Впрочем, обо всем по порядку. Ведь для начала, как порядочному человеку, мне следовало представиться. Да, как порядочному человеку… Звучит, конечно, двусмысленно. Особенно теперь. Почему, спросите вы? Потому что у меня нет ответа на этот вопрос. Я не знаю, кто я. Я не представляю, где я. И уже порядком сомневаюсь, человек ли. И только в одном я уверен: я это не я.
Мои невеселые мысли прервал звук шагов, гулко разносящийся по узкому коридору. Я испуганно вжался в кучу каменных обломков, которых в этом месте было превеликое множество, но сразу же сердито встрепенулся – это не моя реакция!
Можно ли за тридцать дней сломать человека? Наверное, можно и за три часа, но мне выпало именно «дней». Бить здесь любили. Мне доставалось за все: не понравилось, как посмотрел, – получи, не принес, сколько нужно, – огреб сразу вдвойне, чешешься долго – ещё на тебе. Неповиновение каралось мгновенно, так что мысли о мести мне пришлось запрятать в самый дальний свой уголок. Дошло до того, что я стал вздрагивать даже от взгляда.

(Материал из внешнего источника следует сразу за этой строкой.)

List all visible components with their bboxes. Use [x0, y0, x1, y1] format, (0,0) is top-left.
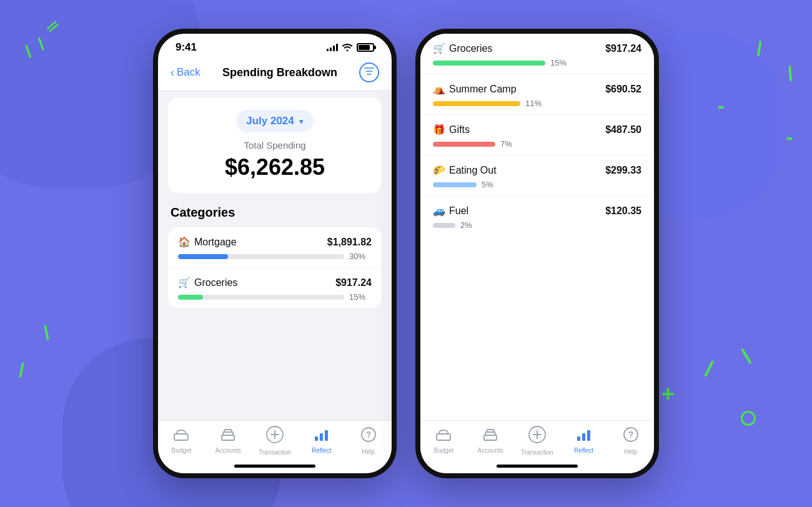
groceries-progress-bg-1 [178, 295, 344, 300]
p2-amount-fuel: $120.35 [605, 205, 641, 217]
p2-amount-eatingout: $299.33 [605, 165, 641, 176]
deco-slash-bl: / [19, 359, 24, 382]
phones-container: 9:41 [153, 29, 659, 478]
p2-row-groceries: 🛒 Groceries $917.24 [433, 42, 641, 54]
groceries-emoji-1: 🛒 [178, 277, 191, 288]
p2-name-gifts: 🎁 Gifts [433, 124, 470, 135]
p2-pl-summercamp: 11% [525, 99, 548, 108]
p2-pl-groceries: 15% [550, 58, 573, 67]
p2-category-groceries: 🛒 Groceries $917.24 15% [420, 34, 654, 74]
tab-budget-1[interactable]: Budget [162, 428, 200, 454]
p2-fuel-emoji: 🚙 [433, 205, 445, 217]
category-row-groceries-1: 🛒 Groceries $917.24 [178, 277, 372, 288]
p2-name-eatingout: 🌮 Eating Out [433, 164, 497, 176]
signal-bar-1 [327, 49, 329, 51]
p2-pb-groceries [433, 61, 545, 66]
month-selector[interactable]: July 2024 ▾ [236, 110, 314, 132]
deco-backslash-bl: \ [44, 322, 49, 345]
tab-label-accounts-2: Accounts [478, 447, 503, 454]
tab-reflect-2[interactable]: Reflect [565, 428, 603, 454]
groceries-progress-label-1: 15% [349, 292, 372, 302]
tab-budget-2[interactable]: Budget [425, 428, 462, 454]
p2-progress-gifts: 7% [433, 139, 641, 149]
p2-name-summercamp: ⛺ Summer Camp [433, 83, 517, 95]
tab-label-reflect-2: Reflect [574, 447, 593, 454]
transaction-icon-2 [528, 426, 546, 447]
tab-reflect-1[interactable]: Reflect [303, 428, 340, 454]
back-button[interactable]: ‹ Back [171, 66, 201, 79]
tab-label-transaction-2: Transaction [521, 449, 553, 456]
mortgage-emoji: 🏠 [178, 236, 191, 248]
svg-text:?: ? [628, 430, 633, 440]
svg-rect-8 [315, 436, 318, 441]
p2-progress-eatingout: 5% [433, 180, 641, 189]
tab-accounts-1[interactable]: Accounts [209, 428, 247, 454]
tab-accounts-2[interactable]: Accounts [472, 428, 509, 454]
filter-icon [364, 67, 374, 78]
deco-dash-tr: - [718, 94, 725, 118]
signal-bar-3 [333, 46, 335, 51]
p2-eatingout-emoji: 🌮 [433, 164, 445, 176]
svg-rect-3 [174, 434, 188, 440]
tab-label-help-2: Help [624, 448, 637, 455]
tab-label-transaction-1: Transaction [259, 449, 291, 456]
p2-pbf-eatingout [433, 182, 477, 187]
phone2-content: 🛒 Groceries $917.24 15% [420, 34, 654, 420]
p2-pbf-gifts [433, 142, 495, 147]
wifi-icon-1 [342, 42, 353, 53]
tab-bar-2: Budget Accounts [420, 420, 654, 458]
budget-icon-2 [435, 428, 452, 445]
nav-bar-1: ‹ Back Spending Breakdown [158, 57, 392, 90]
category-list-1: 🏠 Mortgage $1,891.82 30% [168, 227, 382, 308]
p2-pb-summercamp [433, 101, 520, 106]
p2-row-eatingout: 🌮 Eating Out $299.33 [433, 164, 641, 176]
filter-button[interactable] [359, 62, 379, 82]
category-name-groceries-1: 🛒 Groceries [178, 277, 237, 288]
tab-label-help-1: Help [362, 448, 375, 455]
p2-pb-fuel [433, 223, 455, 228]
signal-bar-2 [330, 47, 332, 51]
p2-progress-summercamp: 11% [433, 99, 641, 108]
p2-name-fuel: 🚙 Fuel [433, 205, 468, 217]
home-indicator-1 [158, 458, 392, 473]
deco-plus-br: + [661, 381, 675, 407]
p2-row-gifts: 🎁 Gifts $487.50 [433, 124, 641, 135]
mortgage-progress-bg [178, 254, 344, 259]
transaction-icon-1 [266, 426, 284, 447]
tab-transaction-1[interactable]: Transaction [256, 426, 294, 456]
p2-amount-gifts: $487.50 [605, 124, 641, 135]
tab-transaction-2[interactable]: Transaction [518, 426, 556, 456]
svg-rect-14 [484, 435, 497, 440]
phone-2: 🛒 Groceries $917.24 15% [415, 29, 659, 478]
p2-pb-eatingout [433, 182, 477, 187]
p2-pl-eatingout: 5% [482, 180, 504, 189]
tab-help-1[interactable]: ? Help [350, 426, 387, 455]
category-row-mortgage: 🏠 Mortgage $1,891.82 [178, 236, 372, 248]
month-chevron-icon: ▾ [299, 117, 304, 126]
p2-row-fuel: 🚙 Fuel $120.35 [433, 205, 641, 217]
p2-amount-groceries: $917.24 [605, 43, 641, 54]
svg-rect-9 [320, 433, 323, 441]
p2-category-eatingout: 🌮 Eating Out $299.33 5% [420, 155, 654, 196]
p2-groceries-emoji: 🛒 [433, 42, 445, 54]
p2-row-summercamp: ⛺ Summer Camp $690.52 [433, 83, 641, 95]
accounts-icon-1 [220, 428, 235, 445]
battery-fill-1 [359, 45, 370, 50]
summary-card: July 2024 ▾ Total Spending $6,262.85 [168, 97, 382, 193]
battery-1 [357, 43, 374, 52]
p2-summercamp-emoji: ⛺ [433, 83, 445, 95]
svg-rect-19 [582, 433, 585, 441]
accounts-icon-2 [483, 428, 498, 445]
tab-label-accounts-1: Accounts [215, 447, 241, 454]
mortgage-amount: $1,891.82 [327, 237, 372, 248]
svg-text:?: ? [365, 430, 371, 440]
p2-pl-gifts: 7% [500, 139, 523, 149]
category-item-groceries-1: 🛒 Groceries $917.24 15% [168, 268, 382, 308]
svg-rect-10 [325, 430, 328, 441]
home-indicator-2 [420, 458, 654, 473]
phone2-category-list: 🛒 Groceries $917.24 15% [420, 34, 654, 236]
deco-dash-tr2: - [786, 125, 793, 149]
categories-heading: Categories [168, 205, 382, 220]
p2-progress-groceries: 15% [433, 58, 641, 67]
tab-help-2[interactable]: ? Help [612, 426, 650, 455]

Череда дней слилась в один, так что иногда я с трудом понимал, как звучит мое прежнее имя. Сломался ли я? Наверное, и да и нет. Да, потому что всю мою «борзость» выбили из меня в первые дни. Нет, потому что неожиданно для себя самого я держался, даже уже не за месть, за себя самого, за свой костяк, за то, чем я был и хотел стать. Да, бабки, квартиры, машины, которыми мы хвалились друг перед другом, – это все важно. Но сейчас понял я также и то, что несмотря на все это, уступал место старшим, готов был вступиться за незнакомую девушку, перевести пресловутую бабушку через дорогу. Как-то раз мой отец назвал все это «оставаться человеком» – слова, которые я запомнил надолго. Вот это меня держало. А также дикое желание при первой же возможности отсюда бежать.